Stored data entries
━━━

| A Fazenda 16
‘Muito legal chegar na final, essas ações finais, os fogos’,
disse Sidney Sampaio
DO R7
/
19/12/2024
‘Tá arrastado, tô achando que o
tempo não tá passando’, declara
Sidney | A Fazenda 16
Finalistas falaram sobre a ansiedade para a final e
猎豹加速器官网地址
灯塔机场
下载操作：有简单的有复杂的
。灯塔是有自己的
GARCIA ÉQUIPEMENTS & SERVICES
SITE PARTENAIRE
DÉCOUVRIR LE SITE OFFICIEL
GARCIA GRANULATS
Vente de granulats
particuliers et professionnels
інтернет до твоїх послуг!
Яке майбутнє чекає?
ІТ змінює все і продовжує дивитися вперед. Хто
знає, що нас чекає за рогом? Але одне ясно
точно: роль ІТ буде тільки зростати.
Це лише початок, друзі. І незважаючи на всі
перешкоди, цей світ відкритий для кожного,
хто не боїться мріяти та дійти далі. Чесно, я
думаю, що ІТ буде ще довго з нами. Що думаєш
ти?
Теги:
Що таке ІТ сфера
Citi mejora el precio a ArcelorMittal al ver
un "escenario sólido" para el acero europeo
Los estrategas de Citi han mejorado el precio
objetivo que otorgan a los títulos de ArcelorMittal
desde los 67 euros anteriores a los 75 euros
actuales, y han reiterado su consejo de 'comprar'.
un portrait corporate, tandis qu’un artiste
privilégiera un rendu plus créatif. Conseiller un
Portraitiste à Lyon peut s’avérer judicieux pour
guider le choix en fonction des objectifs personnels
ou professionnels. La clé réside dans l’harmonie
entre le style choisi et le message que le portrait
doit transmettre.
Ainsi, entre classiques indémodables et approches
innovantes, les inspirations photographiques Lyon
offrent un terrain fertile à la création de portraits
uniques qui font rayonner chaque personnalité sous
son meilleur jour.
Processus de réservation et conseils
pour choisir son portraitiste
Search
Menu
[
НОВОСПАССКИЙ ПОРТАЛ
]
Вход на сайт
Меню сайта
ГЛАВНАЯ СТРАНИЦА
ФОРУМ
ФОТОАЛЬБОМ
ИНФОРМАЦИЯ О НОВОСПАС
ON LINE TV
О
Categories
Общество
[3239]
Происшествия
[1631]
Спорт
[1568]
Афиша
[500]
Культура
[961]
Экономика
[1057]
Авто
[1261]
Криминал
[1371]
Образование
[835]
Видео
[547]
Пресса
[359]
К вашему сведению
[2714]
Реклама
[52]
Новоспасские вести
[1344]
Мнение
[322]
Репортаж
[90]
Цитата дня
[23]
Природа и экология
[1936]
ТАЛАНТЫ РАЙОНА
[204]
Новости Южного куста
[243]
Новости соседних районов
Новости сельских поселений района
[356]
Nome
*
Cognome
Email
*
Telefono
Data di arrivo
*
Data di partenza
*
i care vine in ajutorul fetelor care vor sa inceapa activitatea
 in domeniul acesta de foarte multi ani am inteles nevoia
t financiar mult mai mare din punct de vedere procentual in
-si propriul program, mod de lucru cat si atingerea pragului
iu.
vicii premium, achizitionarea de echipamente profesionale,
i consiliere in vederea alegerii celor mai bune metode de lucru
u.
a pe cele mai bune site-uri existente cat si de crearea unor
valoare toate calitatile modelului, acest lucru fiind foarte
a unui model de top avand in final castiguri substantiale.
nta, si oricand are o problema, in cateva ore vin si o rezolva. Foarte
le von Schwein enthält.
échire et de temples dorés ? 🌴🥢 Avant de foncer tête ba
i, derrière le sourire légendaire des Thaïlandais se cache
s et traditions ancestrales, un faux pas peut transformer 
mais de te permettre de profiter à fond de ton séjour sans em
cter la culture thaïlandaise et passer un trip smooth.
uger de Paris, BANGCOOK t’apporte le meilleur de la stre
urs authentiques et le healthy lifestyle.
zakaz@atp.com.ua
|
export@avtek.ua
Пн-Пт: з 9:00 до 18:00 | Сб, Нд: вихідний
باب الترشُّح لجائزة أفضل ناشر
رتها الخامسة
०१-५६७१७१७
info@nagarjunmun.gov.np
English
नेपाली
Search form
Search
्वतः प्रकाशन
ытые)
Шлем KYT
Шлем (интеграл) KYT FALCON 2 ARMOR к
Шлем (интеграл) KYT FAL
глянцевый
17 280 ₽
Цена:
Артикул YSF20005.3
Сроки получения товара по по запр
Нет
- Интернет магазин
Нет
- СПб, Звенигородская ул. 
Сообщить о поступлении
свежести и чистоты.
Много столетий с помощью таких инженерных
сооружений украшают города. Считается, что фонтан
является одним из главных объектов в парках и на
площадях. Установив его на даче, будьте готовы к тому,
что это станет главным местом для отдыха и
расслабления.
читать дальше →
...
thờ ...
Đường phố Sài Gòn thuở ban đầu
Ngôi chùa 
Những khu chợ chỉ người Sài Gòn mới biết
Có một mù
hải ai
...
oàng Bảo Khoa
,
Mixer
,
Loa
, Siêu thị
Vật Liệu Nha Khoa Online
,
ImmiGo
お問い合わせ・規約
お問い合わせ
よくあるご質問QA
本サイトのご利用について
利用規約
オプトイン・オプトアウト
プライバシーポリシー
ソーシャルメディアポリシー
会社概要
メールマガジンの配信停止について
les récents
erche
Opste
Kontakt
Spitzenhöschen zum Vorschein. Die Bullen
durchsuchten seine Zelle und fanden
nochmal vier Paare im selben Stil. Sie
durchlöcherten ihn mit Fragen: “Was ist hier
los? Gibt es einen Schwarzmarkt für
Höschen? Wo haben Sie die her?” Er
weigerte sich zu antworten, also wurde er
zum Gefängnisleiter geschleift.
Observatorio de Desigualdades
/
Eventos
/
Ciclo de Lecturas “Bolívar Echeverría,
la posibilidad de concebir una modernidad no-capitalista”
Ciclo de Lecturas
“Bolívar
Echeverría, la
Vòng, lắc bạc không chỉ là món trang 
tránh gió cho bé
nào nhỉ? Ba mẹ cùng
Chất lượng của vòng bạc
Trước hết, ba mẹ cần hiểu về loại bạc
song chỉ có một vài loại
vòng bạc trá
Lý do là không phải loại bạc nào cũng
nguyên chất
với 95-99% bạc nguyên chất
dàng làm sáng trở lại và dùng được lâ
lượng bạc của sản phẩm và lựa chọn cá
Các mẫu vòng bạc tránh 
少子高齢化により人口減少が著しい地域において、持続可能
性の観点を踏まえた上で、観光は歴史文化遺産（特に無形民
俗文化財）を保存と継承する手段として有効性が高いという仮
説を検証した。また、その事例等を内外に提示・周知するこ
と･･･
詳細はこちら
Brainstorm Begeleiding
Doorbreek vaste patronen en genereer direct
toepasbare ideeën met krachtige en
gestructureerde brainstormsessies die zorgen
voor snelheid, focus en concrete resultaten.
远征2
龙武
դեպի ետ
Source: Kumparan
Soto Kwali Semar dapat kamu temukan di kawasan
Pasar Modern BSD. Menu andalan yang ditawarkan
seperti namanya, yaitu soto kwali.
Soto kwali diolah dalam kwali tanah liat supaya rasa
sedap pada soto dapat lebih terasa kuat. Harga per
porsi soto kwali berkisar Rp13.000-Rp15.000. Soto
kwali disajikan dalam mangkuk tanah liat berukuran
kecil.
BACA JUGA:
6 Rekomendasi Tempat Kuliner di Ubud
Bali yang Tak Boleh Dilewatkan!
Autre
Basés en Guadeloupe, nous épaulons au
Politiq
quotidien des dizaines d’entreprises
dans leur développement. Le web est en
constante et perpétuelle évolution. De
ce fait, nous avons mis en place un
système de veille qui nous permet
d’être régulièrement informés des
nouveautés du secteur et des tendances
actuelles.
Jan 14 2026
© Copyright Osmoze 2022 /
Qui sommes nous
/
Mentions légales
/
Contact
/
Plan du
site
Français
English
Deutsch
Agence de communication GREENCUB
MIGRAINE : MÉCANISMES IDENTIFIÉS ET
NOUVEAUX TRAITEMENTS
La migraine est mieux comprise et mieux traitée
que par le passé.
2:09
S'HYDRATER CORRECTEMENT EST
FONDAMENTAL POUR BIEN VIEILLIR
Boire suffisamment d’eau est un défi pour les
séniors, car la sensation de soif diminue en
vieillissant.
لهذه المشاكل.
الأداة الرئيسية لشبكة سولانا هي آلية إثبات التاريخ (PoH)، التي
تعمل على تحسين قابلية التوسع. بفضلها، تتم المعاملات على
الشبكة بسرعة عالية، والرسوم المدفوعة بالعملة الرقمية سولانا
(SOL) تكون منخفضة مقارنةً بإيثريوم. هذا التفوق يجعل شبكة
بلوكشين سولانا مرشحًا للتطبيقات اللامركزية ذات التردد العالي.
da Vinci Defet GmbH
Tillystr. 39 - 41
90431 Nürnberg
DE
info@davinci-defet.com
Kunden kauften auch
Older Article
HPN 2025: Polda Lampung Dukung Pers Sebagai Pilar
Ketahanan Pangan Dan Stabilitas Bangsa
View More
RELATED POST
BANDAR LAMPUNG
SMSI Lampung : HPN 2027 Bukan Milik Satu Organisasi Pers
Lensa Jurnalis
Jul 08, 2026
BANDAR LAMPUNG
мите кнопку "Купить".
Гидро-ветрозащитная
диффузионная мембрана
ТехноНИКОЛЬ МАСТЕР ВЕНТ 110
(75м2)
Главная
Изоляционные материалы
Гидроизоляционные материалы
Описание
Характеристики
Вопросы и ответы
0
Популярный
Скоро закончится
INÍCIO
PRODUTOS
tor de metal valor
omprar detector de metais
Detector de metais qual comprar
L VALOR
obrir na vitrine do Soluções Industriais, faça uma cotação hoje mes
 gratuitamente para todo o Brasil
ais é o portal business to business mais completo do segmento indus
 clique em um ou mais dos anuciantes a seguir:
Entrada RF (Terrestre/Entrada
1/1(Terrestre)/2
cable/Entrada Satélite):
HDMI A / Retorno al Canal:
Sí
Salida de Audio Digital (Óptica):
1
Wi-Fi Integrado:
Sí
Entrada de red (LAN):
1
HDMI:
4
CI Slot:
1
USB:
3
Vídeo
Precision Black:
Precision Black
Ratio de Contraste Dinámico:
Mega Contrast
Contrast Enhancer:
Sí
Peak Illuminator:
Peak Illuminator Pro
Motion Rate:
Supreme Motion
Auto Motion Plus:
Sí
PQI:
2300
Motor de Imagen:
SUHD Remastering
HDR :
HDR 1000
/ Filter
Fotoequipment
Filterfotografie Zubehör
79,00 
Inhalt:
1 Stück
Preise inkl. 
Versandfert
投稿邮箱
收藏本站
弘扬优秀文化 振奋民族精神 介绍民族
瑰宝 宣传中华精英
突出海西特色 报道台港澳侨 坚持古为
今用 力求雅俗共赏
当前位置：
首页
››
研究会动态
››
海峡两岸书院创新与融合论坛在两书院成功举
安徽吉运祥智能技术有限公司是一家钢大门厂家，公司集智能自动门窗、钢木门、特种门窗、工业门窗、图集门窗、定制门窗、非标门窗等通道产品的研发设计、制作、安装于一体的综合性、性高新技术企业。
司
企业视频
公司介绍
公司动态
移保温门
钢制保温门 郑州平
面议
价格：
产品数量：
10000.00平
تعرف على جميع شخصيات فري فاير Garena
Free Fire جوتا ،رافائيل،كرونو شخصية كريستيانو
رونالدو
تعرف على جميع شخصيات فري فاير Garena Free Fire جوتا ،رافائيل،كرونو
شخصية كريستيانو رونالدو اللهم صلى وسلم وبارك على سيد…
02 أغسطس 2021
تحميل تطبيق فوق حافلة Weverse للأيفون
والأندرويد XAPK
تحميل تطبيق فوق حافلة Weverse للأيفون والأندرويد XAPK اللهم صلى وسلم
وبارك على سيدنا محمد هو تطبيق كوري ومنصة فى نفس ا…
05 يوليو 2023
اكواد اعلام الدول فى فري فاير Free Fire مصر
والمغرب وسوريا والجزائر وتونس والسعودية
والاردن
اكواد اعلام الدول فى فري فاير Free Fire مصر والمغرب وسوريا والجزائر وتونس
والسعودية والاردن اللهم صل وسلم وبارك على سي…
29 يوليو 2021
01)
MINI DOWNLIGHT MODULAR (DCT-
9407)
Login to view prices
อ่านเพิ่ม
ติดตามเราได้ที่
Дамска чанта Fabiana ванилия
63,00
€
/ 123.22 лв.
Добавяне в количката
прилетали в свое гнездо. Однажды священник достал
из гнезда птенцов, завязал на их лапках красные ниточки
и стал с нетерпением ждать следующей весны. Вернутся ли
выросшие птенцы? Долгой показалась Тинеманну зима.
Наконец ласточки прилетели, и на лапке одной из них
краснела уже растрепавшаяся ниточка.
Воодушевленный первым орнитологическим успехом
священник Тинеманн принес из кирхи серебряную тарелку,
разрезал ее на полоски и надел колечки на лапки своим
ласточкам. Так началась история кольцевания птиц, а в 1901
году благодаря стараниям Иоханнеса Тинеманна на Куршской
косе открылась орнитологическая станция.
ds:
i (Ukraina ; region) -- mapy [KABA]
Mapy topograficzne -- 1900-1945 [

━━━

TASK ITEM = Each line of the records above that contains the word "للأيفون" should be counted; give the resulting number without further words.

YOUR SOLUTION = 2